Tuesday, January 5, 2010

Hey Hey Freedom: Flooded Indiana

Dwayne is a dick, anyways. I’m glad his house is gone and his life is over. I know how lucky I am to be alive. That’s why I know its ok to call Dwayne a fucking dick. Cause he is and was one.
I make little boats out of the trash from his house. I don’t know if it’s the trash from his house but I like to think so. My backyard is so much more action packed than it used to be. We had to build the wall right away to keep the water back, but it made for a deep swimming hole and beautiful dock for all my “Dwayne-is-a-dick” trash boats.

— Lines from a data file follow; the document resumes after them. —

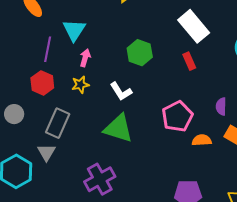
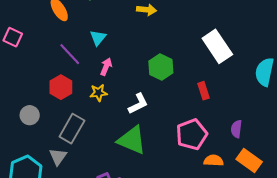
cyan triangle: (74, 30) -> (98, 38), size x0.7
purple line: (48, 49) -> (70, 54), turned -60
red rectangle: (189, 61) -> (203, 91), moved
white L-shape: (121, 91) -> (138, 104), turned -90

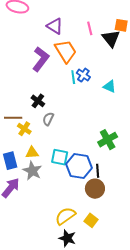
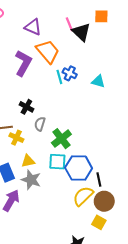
black triangle: (111, 38) -> (81, 32), moved
green cross: (108, 140) -> (61, 139), moved
black line: (98, 171) -> (99, 180), moved
brown circle: (95, 189) -> (104, 201), moved
yellow semicircle: (65, 216) -> (83, 196), moved

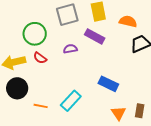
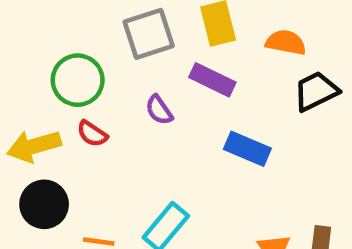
purple semicircle: (70, 49) -> (159, 110), turned -112
blue rectangle: (108, 84) -> (247, 149), moved

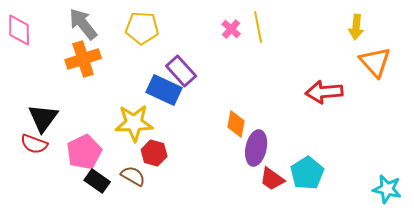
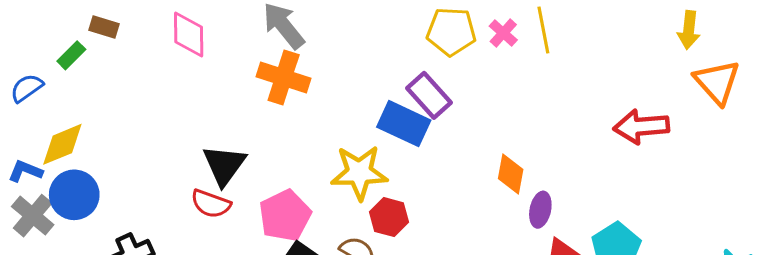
yellow pentagon: (142, 28) -> (451, 32), moved
orange cross: (83, 59) -> (284, 78), turned 36
purple ellipse: (256, 148) -> (540, 210), size x0.7

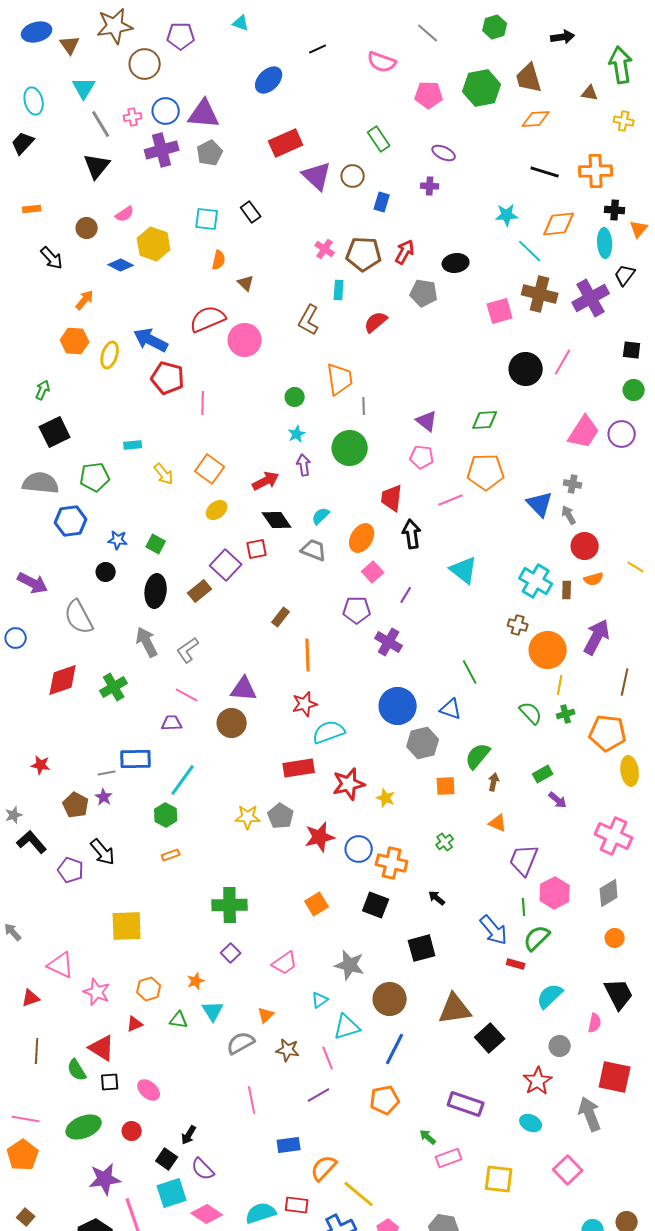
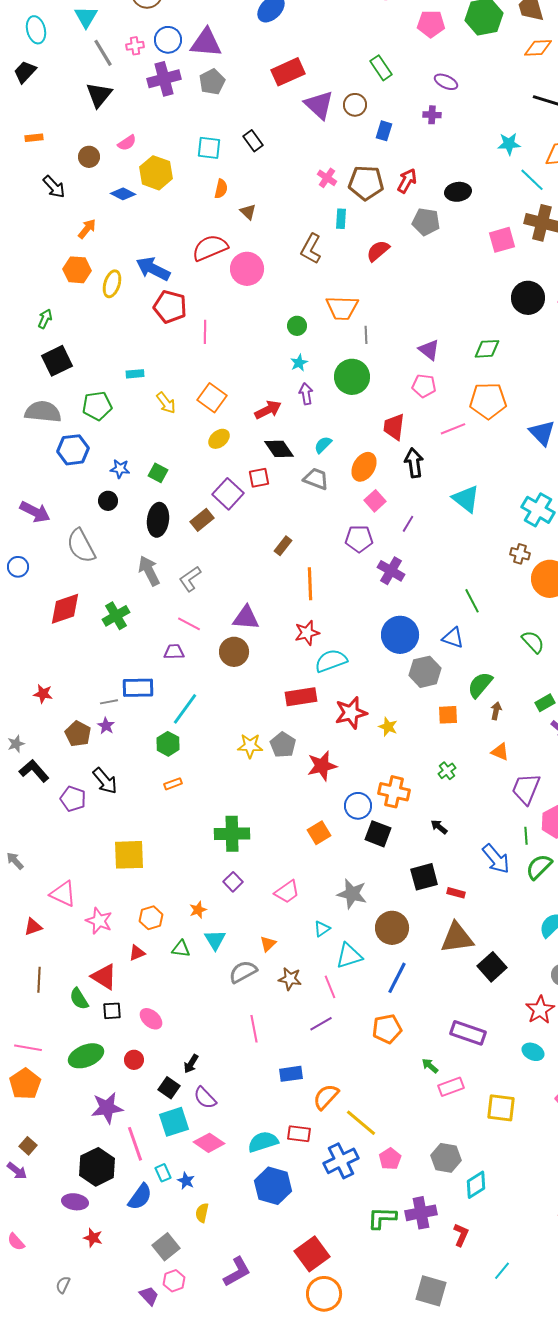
orange trapezoid: (340, 379) -> (342, 308), turned 100
blue circle: (359, 849) -> (358, 806), moved
red rectangle: (516, 964) -> (456, 893), moved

I slept through the entire thing. I was told it happened so fast. No screams or fires or blood or guts. More like a submerged hose slowly filling a kiddie pool or the way a sunburn sneaks up. Quiet.
People are worried that there might be another. What is the use in worrying about that? The tippy top of the Ozarks might be the only place left after the “next one”, but I aint gonna move there. All my stuff is here.
Today I’m gonna get drunk with Uncle Minnie and lance the skin off my arm that holds the botched tattoo that Dwayne gave me. He told me it was gonna be a devil face but it looks to me like a dick with three balls. Fuck Dwayne. Fuck that dead dick.